The German aid agency GTZ has expressed an interest in placing community cookers into the refugee camps they manage and Jim reckons that each camp would need a thousand cookers to sustain their populations. He believes that the money that could be earned through carbon credits from these cookers could be reinvested into a massive reforestation project of native trees undertaken by the refugees themselves.

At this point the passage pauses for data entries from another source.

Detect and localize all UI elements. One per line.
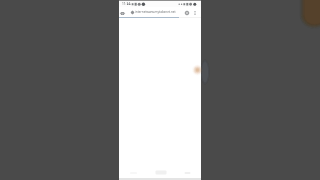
button[interactable]: internetwww.mytabsnet.net xyxy=(131,7,181,17)
button[interactable]: Incognito xyxy=(119,9,126,16)
button[interactable]: Switch tabs xyxy=(183,9,190,16)
button[interactable]: More options xyxy=(192,9,198,16)
staticText: internetwww.mytabsnet.net xyxy=(135,10,176,14)
staticText: 11:14 xyxy=(122,2,130,6)
button[interactable]: Home xyxy=(147,168,174,178)
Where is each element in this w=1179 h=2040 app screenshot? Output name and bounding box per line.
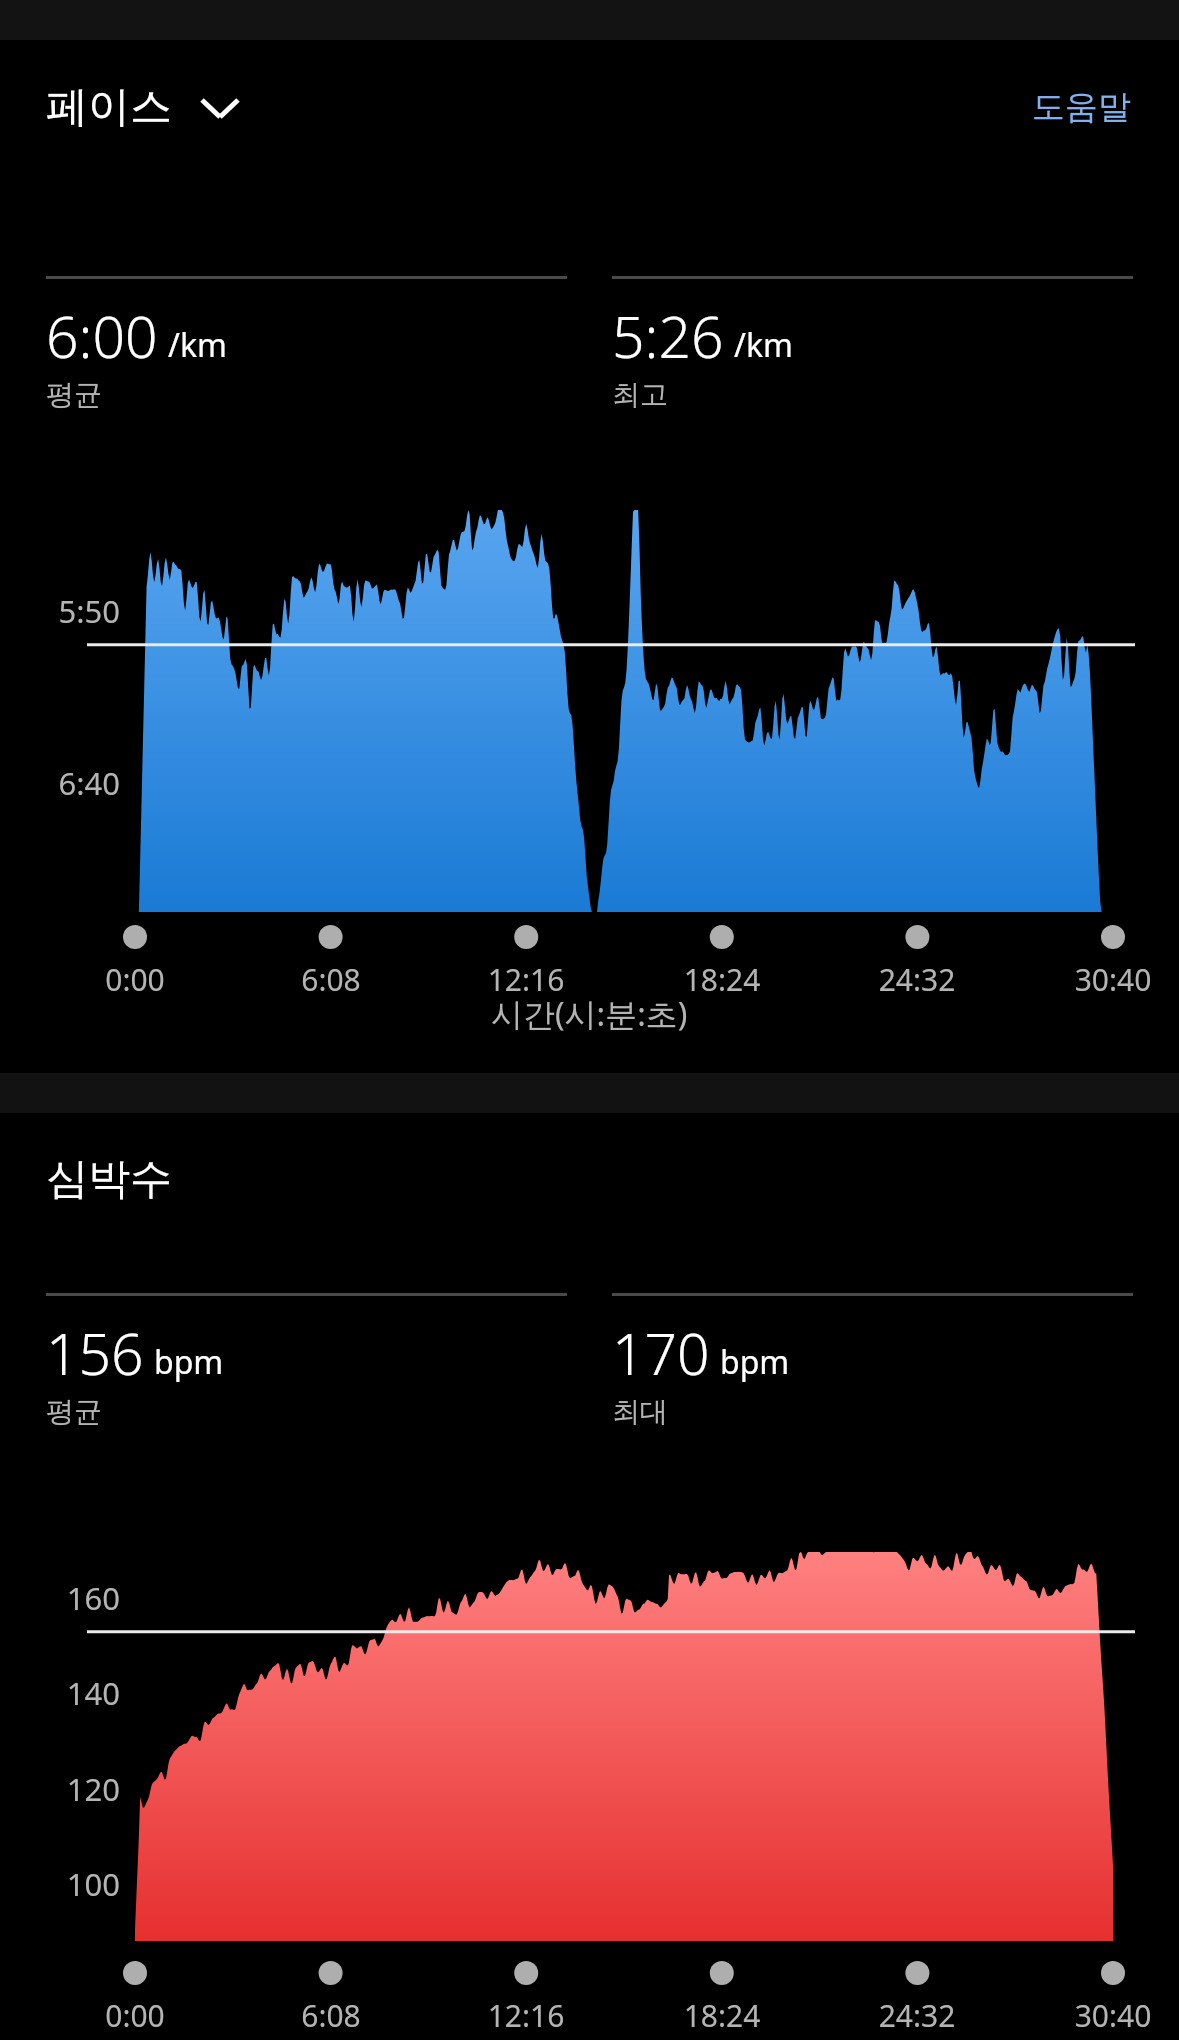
staticText: 160	[0, 1577, 120, 1619]
staticText: 156	[46, 1314, 144, 1392]
staticText: 도움말	[1032, 86, 1131, 128]
staticText: 30:40	[1018, 1995, 1179, 2036]
staticText: 시간(시:분:초)	[491, 992, 688, 1036]
staticText: 5:50	[0, 590, 120, 632]
staticText: 평균	[46, 377, 102, 412]
staticText: 6:08	[236, 959, 426, 1000]
staticText: 6:00	[46, 297, 158, 375]
staticText: 100	[0, 1863, 120, 1905]
staticText: 24:32	[822, 1995, 1012, 2036]
staticText: 5:26	[612, 297, 724, 375]
staticText: 140	[0, 1672, 120, 1714]
button[interactable]: 페이스	[46, 81, 254, 134]
staticText: 12:16	[431, 1995, 621, 2036]
staticText: 18:24	[627, 959, 817, 1000]
staticText: 0:00	[40, 959, 230, 1000]
staticText: 심박수	[46, 1153, 172, 1206]
other: Change metric	[196, 84, 244, 132]
staticText: 12:16	[431, 959, 621, 1000]
staticText: bpm	[154, 1340, 224, 1384]
staticText: bpm	[720, 1340, 790, 1384]
staticText: 최대	[612, 1394, 668, 1429]
staticText: 24:32	[822, 959, 1012, 1000]
staticText: 18:24	[627, 1995, 817, 2036]
staticText: 6:08	[236, 1995, 426, 2036]
staticText: 120	[0, 1768, 120, 1810]
staticText: /km	[168, 323, 227, 367]
staticText: 30:40	[1018, 959, 1179, 1000]
staticText: 6:40	[0, 762, 120, 804]
button[interactable]: 도움말	[1018, 76, 1145, 138]
staticText: /km	[734, 323, 793, 367]
staticText: 페이스	[46, 81, 172, 134]
staticText: 평균	[46, 1394, 102, 1429]
staticText: 170	[612, 1314, 710, 1392]
staticText: 최고	[612, 377, 668, 412]
staticText: 0:00	[40, 1995, 230, 2036]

An engineering company in the UK has offered to loan Jim the sensitive equipment he needs to establish much more precisely how much carbon is emitted from the community cooker and how that compares to the use of charcoal and kerosene plus the emissions from the piles of rubbish in Kibera.  The Engineering practice ARUP and an NGO called JHPIEGO who are an affiliate of John Hopkins University, the Kenyan Red Cross and the Centre for Sustainable Engineering in the UK, and the British based Charity Glad’s House are also actively interested in the slum cooker project.

Low tech is the future

There are seemingly infinite uses to which the basic concept of the community cooker can be applied for local development. These include kilns for clay bricks, pottery and tiles, small hot water systems for homes, hot food and water for hospitals, schools and colleges, hotels and lodges. However, Jim’s low tech and socially inclusive vision of change under challenging conditions may not appeal to everyone in an increasingly complicated and technologically driven world. 

But what this relatively low cost and labour engaging project does do is to give people something that they have never had before, hot food and hot water on a regular basis.  In addition, it demonstrates that local solutions to specific problems such as the global scourge of plastic and other waste can be transformed into the basic comforts necessary for human wellbeing.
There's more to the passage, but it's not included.